*** MATERIAL PROVIDED ***

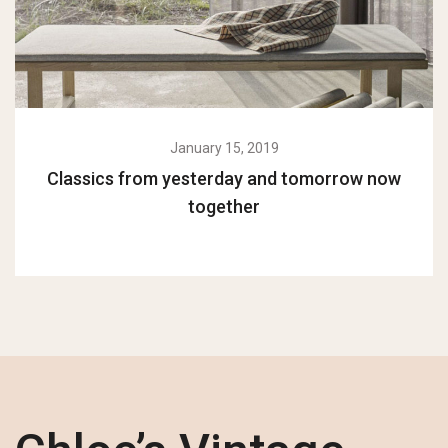
January 15, 2019
Classics from yesterday and tomorrow now
together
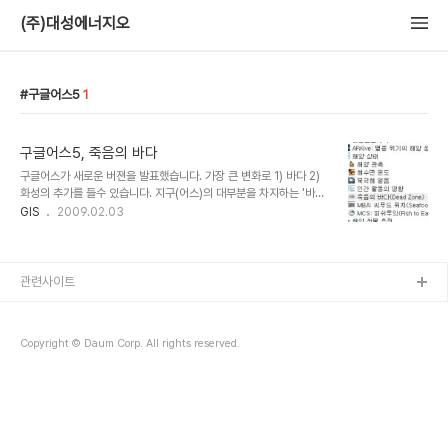
(주)대성에너지오
구글어스5
1
구글어스5, 죽음의 바다
구글어스가 새로운 버젼을 발표했습니다. 가장 큰 변화로 1) 바다 2)
화성의 추가를 들수 있습니다. 지구(어스)의 대부분을 차지하는 '바
다'가 추가됨으로써, 이제야 '구글어스'라는 프로그램 본연의 몫을 다
GIS
2009.02.03
할 수 있게 된 듯 합니다. 구글어스 5.0은 기존 버젼의 사용자라면 새
로 설치해야 합니다. 아직 자동 업그레이드 기능은 없는것 같습니다.
새로 설치하면 좌측 사이드바에 '바다'라는 레이어 항목이 보이는데 이
중 '해양생태' 레이어 중에서 '죽음의 바다(Dead Zone)'라는 항목
관련사이트
이 있습니다. 말 그대로 해양생물체가 샐아가기 어려운 죽음의 바다인
데 우리나라에서는 '영상간 하구', 와 '진해만' 지역이 이 데드존으로
표기되어 있습니다. '죽음의 바다(Dead Zone)'에 대한 개념은 아래
Copyright © Daum Corp. All rights reserved.
링크된 두 기..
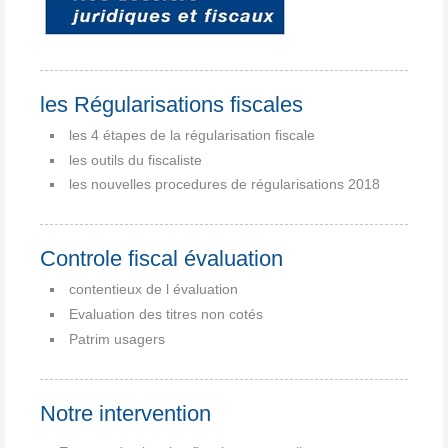
les Régularisations fiscales
les 4 étapes de la régularisation fiscale
les outils du fiscaliste
les nouvelles procedures de régularisations 2018
Controle fiscal évaluation
contentieux de l évaluation
Evaluation des titres non cotés
Patrim usagers
Notre intervention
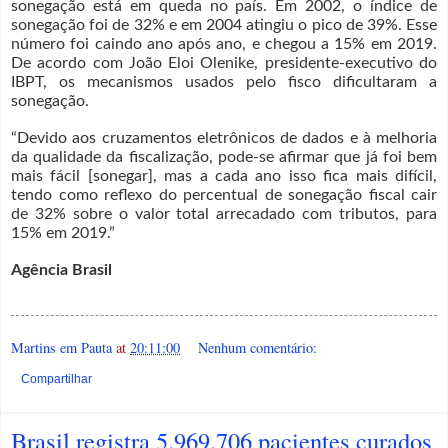
sonegação está em queda no país. Em 2002, o índice de
sonegação foi de 32% e em 2004 atingiu o pico de 39%. Esse
número foi caindo ano após ano, e chegou a 15% em 2019.
De acordo com João Eloi Olenike, presidente-executivo do
IBPT, os mecanismos usados pelo fisco dificultaram a
sonegação.
“Devido aos cruzamentos eletrônicos de dados e à melhoria
da qualidade da fiscalização, pode-se afirmar que já foi bem
mais fácil [sonegar], mas a cada ano isso fica mais difícil,
tendo como reflexo do percentual de sonegação fiscal cair
de 32% sobre o valor total arrecadado com tributos, para
15% em 2019.”
Agência Brasil
Martins em Pauta
at
20:11:00
Nenhum comentário:
Compartilhar
Brasil registra 5.969.706 pacientes curados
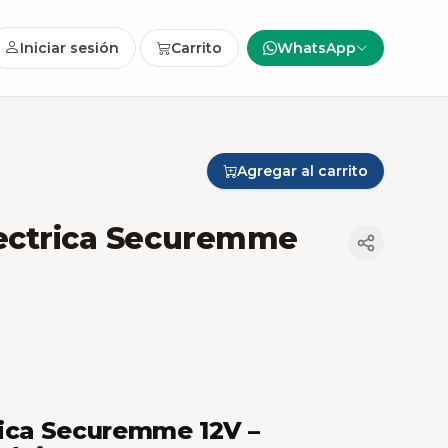
Iniciar sesión
Carrito
WhatsApp
Agregar al carrito
lectrica Securemme
rica Securemme 12V –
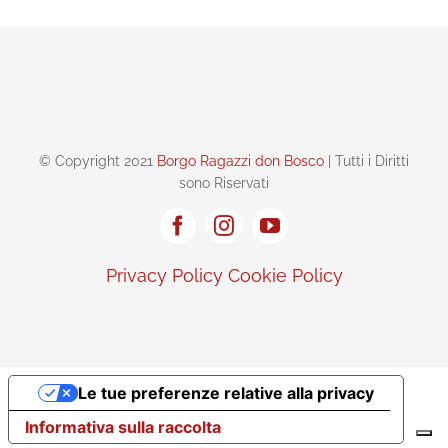
© Copyright 2021
Borgo Ragazzi don Bosco
| Tutti i Diritti
sono Riservati
Privacy Policy
Cookie Policy
Le tue preferenze relative alla privacy
Informativa sulla raccolta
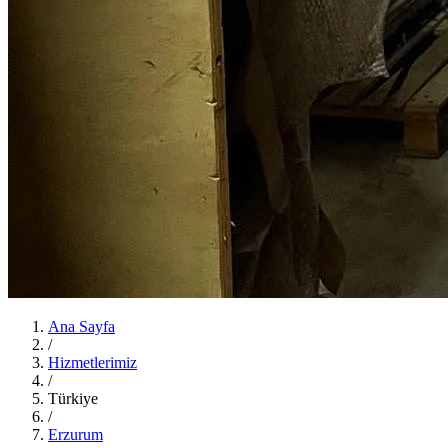
Ana Sayfa
/
Hizmetlerimiz
/
Türkiye
/
Erzurum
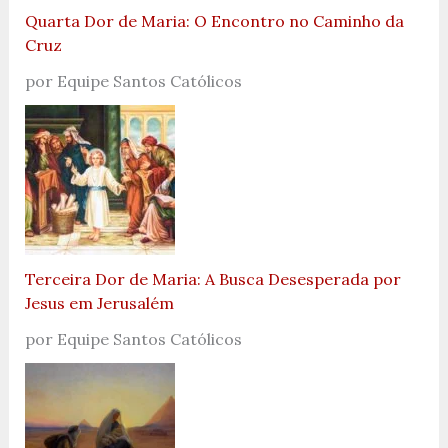
Quarta Dor de Maria: O Encontro no Caminho da
Cruz
por Equipe Santos Católicos
Terceira Dor de Maria: A Busca Desesperada por
Jesus em Jerusalém
por Equipe Santos Católicos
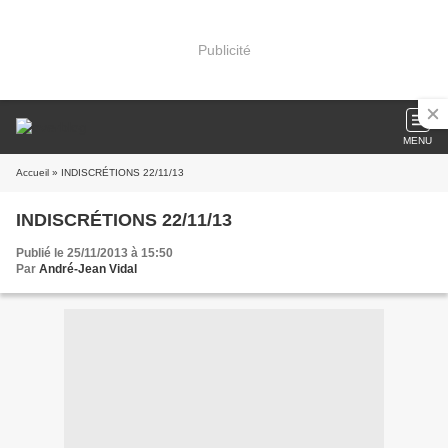
Publicité
MENU
Accueil
» INDISCRÉTIONS 22/11/13
INDISCRÉTIONS 22/11/13
Publié le 25/11/2013 à 15:50
Par
André-Jean Vidal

*** End of MATERIAL PROVIDED ***

From the line containing "Privacy Policy" to the end of the data above, give those lines again verbatim, with both endpoints included and no images.

- **RESPONSE TO THIS TASK**:
Privacy Policy
Cookie Policy
Le tue preferenze relative alla privacy
Informativa sulla raccolta
Ana Sayfa
/
Hizmetlerimiz
/
Türkiye
/
Erzurum
Quarta Dor de Maria: O Encontro no Caminho da
Cruz
por Equipe Santos Católicos
Terceira Dor de Maria: A Busca Desesperada por
Jesus em Jerusalém
por Equipe Santos Católicos
Publicité
MENU
Accueil
» INDISCRÉTIONS 22/11/13
INDISCRÉTIONS 22/11/13
Publié le 25/11/2013 à 15:50
Par
André-Jean Vidal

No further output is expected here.